Alibaba has single-handedly made Singles Day the largest shopping day of the year, worldwide. In 2018, the company recorded more than $30 billion in sales within a 24-hour period—twice as much as Black Friday and Cyber Monday in the US, combined, and more sales than McDonald’s made globally in the entire year.

Alibaba’s next step is to become the operating system for global e-commerce. To do that, it wants to capture reams of data, worldwide, about the relationship between customers and vendors. As a result, Alibaba has invested in a wide range of companies—including bike-sharing services, hotels, and automated car washes, to name just a few—that could help it collect that data.

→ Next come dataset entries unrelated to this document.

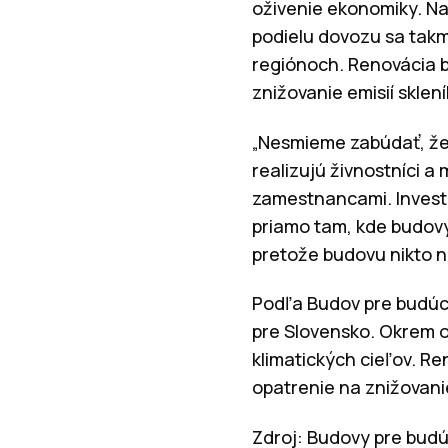
oživenie ekonomiky. N
podielu dovozu sa takm
regiónoch. Renovácia b
znižovanie emisií sklen
„Nesmieme zabúdať, že
realizujú živnostníci a
zamestnancami. Investí
priamo tam, kde budovy 
pretože budovu nikto n
Podľa Budov pre budúc
pre Slovensko. Okrem 
klimatických cieľov. R
opatrenie na znižovanie
Zdroj: Budovy pre bud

Alibaba’s rival in this contest for data is Chinese messaging company Tencent. The owner of the wildly popular WeChat app (and, perhaps more importantly, the payment system embedded within the app, which competes with Alibaba’s Alipay service) is looking for that same data, and it has backed several companies that compete with Alibaba in different markets (e.g. online retailer, bike-sharing company Mobile, and food-delivery service Meituan Dianping) to find it.

The next battleground is the cloud. Alibaba’s cloud division is still a small part of its business (it accounts for roughly 7% of overall revenue), but it’s growing at lightning speed—revenues were up 93% year over year at the end of Alibaba’s fiscal 2018, and Alibaba has 50% of the Chinese cloud-computing market. Alibaba CEO Daniel Zhang has said he expects Alibaba’s cloud division to be the “main business” of the company in the years ahead.

The fact that a data-collecting giant is growing in China is raising some eyebrows. Some observers question whether Alibaba’s international growth, particularly in the West, will be stifled because of anxieties related to government involvement and espionage (see: Huawei). As Alibaba moves into things like facial-recognition and other surveillance technologies, it remains to be seen whether these concerns will cause problems abroad.